Fitch Releases Updated Bank Ratings Study
The report, "Global Bank Rating Performance Study: Update 2015", complements Fitch's published Issuer Default Rating-centric transition and default studies, and examines the performance of the bank rating framework and its component ratings - the Viability Rating (VR) and its predecessor Individual Rating, as well as Support Ratings and Support Rating Floors. The end-2015 study, in conjunction with the 1990-2012 study provides data and analysis on bank failures, defaults and rating transitions over a 26-year time horizon.
Bank failures have been correlated to financial crises with notable peaks through the 1990s and in the financial crisis of the late 2000s. The 2008-2009 peak represented a crisis that was truly global and, for the first time, included failures of large, highly rated banking groups.
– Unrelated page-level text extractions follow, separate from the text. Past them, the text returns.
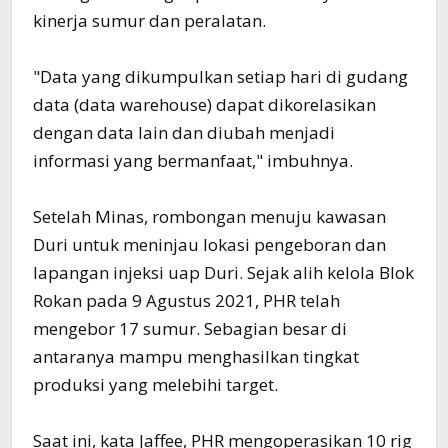
kinerja sumur dan peralatan.
"Data yang dikumpulkan setiap hari di gudang
data (data warehouse) dapat dikorelasikan
dengan data lain dan diubah menjadi
informasi yang bermanfaat," imbuhnya.
Setelah Minas, rombongan menuju kawasan
Duri untuk meninjau lokasi pengeboran dan
lapangan injeksi uap Duri. Sejak alih kelola Blok
Rokan pada 9 Agustus 2021, PHR telah
mengebor 17 sumur. Sebagian besar di
antaranya mampu menghasilkan tingkat
produksi yang melebihi target.
Saat ini, kata Jaffee, PHR mengoperasikan 10 rig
Failures in recent years were heavily weighted towards developed economies, with the eurozone crisis accounting for a significant number.
From 2012 to 2015, a total of 35 Fitch-rated banks failed, representing an average one-year failure rate of 1.06%. This compares with a long-run one-year average failure rate of 1.6% over the 26 years covered by Fitch's rating performance studies.
Excluding movements to "failed" status, VR transitions to a rating more than one category from that at the start of the year were less than 1% in all 'b' and above categories. The vast majority of "failed" banks between 2012 and 2015 had "sub-investment-grade" VRs at the end of the year prior to the year of failure, and 27 of the 35 were rated in 'b' or below categories.
Bank failure rates remain between five and six times higher than bank defaults. The difference between failure and default is support. One-year bank default rates remain significantly lower than corporate default rates at 0.3% compared with 0.7%. Fitch expects to see the failure and default "gap" close as resolution regimes become more commonplace and regulators position their banking systems to become less reliant on state support.
Based on one-year cohorts over the 26 years covered by this study, defaults by banks with investment-grade equivalent Support Ratings remain extremely low with only four events, representing 0.05% of investment-grade observations.